The risk management system in the Company should have the following key features:


(a)  Active board of directors, committee and senior management oversight;

(b)  Appropriate policies, procedures and limits;

(c)   Comprehensive and timely identification, measurement, mitigation, controlling, monitoring and reporting of risks;

(d)  Appropriate management information systems at the business level;

(e)  Comprehensive internal controls in accordance with current regulations and business size and scale; and

(f)   A risk culture and communication framework




An organization’s ability to conduct effective risk management is dependent upon having an appropriate risk governance structure and well-defined roles and responsibilities.

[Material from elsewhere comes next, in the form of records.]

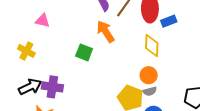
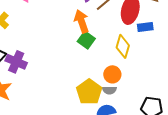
green square: (84, 52) -> (86, 40), moved

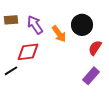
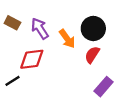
brown rectangle: (11, 20) -> (12, 23), turned 32
red semicircle: (95, 48) -> (92, 55), moved

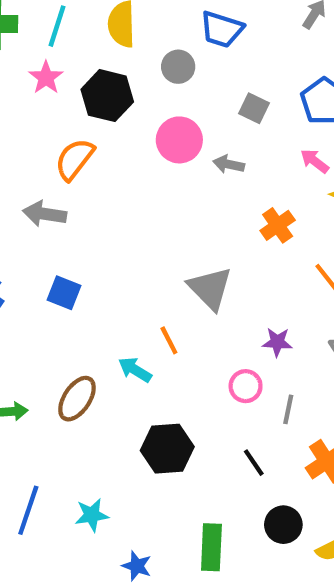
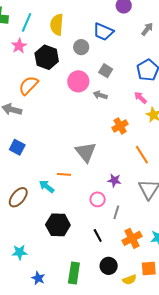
gray square: (254, 108) -> (106, 71), moved
orange line: (169, 340) -> (64, 174), turned -64

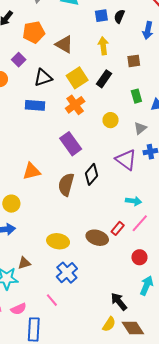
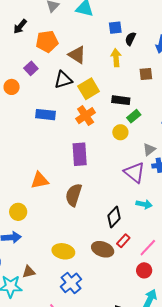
black semicircle: (119, 16) -> (130, 39), moved
black triangle: (43, 78) -> (63, 80), moved
black rectangle: (104, 79) -> (121, 100), moved, turned 60
green rectangle: (136, 96) -> (134, 116), moved, turned 64
gray triangle: (140, 128) -> (149, 149), moved
purple rectangle: (71, 144) -> (80, 154), turned 30
black diamond: (91, 174) -> (114, 217), moved
cyan arrow: (134, 201) -> (144, 204), moved
pink line: (140, 223) -> (148, 248), moved

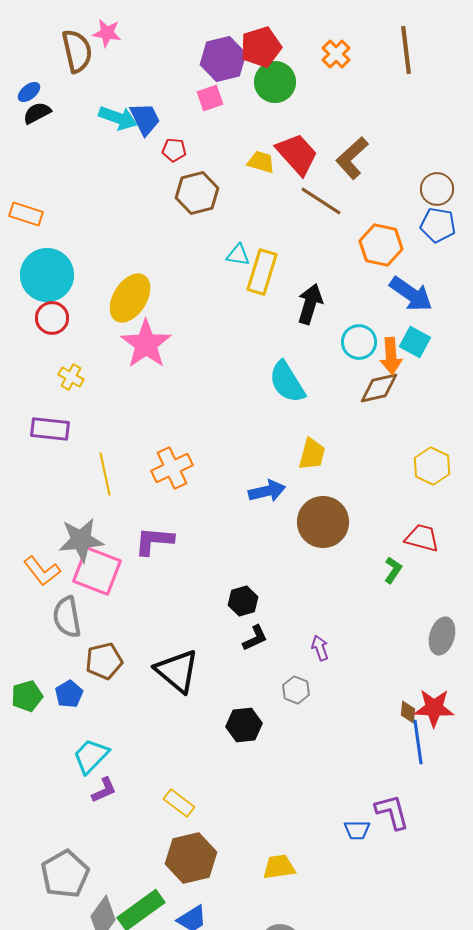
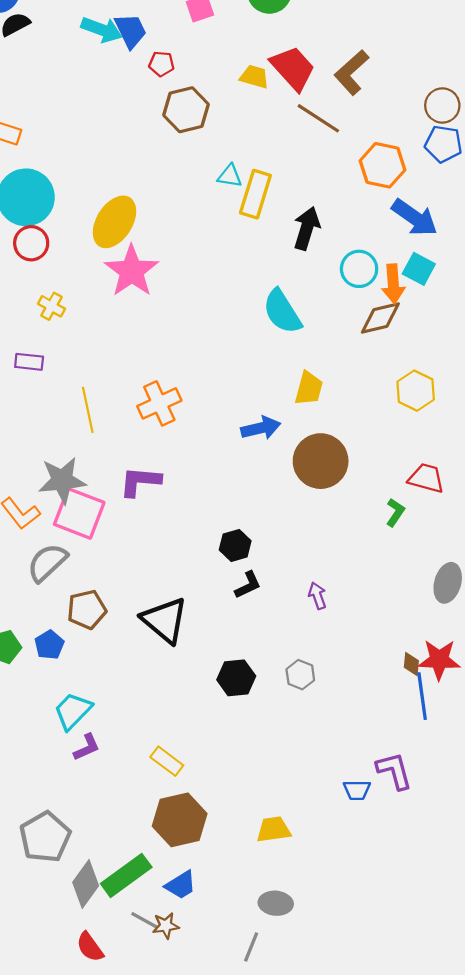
purple rectangle: (50, 429) -> (29, 362), size x0.7
yellow hexagon: (432, 466) -> (416, 391), moved
gray semicircle: (67, 617) -> (47, 563), turned 57
gray hexagon: (296, 690) -> (300, 675), moved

Risk governance signifies the way the business and affairs of an entity are directed and managed by its Board and executive management.




The risk management committee formed by the Board shall periodically review the risk assessment and management policy of the Company and evaluate the risk management systems so that management controls the risk through a properly defined network.


Heads of departments shall be responsible for implementation of the risk management system as may be applicable to their respective areas of functioning.




The Risk Management Committee shall have minimum three (3) members with majority of them being members of the Board of Directors, including at least two thirds of members of the Risk Management Committee shall comprise  Independent Directors.


The Chairperson of the Risk Management Committee shall be a member of the Board of Directors and senior executives of the Company may be members of the Risk Management Committee.


The Risk Management Committee shall meet at least twice in a year. The quorum for a meeting of the Risk Management Committee shall be either two (2) members or one third of the members of the Risk Management Committee, whichever is higher, including at least one member of the Board of Directors in attendance.


The meetings of the Risk Management Committee shall be conducted in such a manner that on a continuous basis not more than one hundred and eighty (180) days shall elapse between any two consecutive meetings of the Risk Management Committee.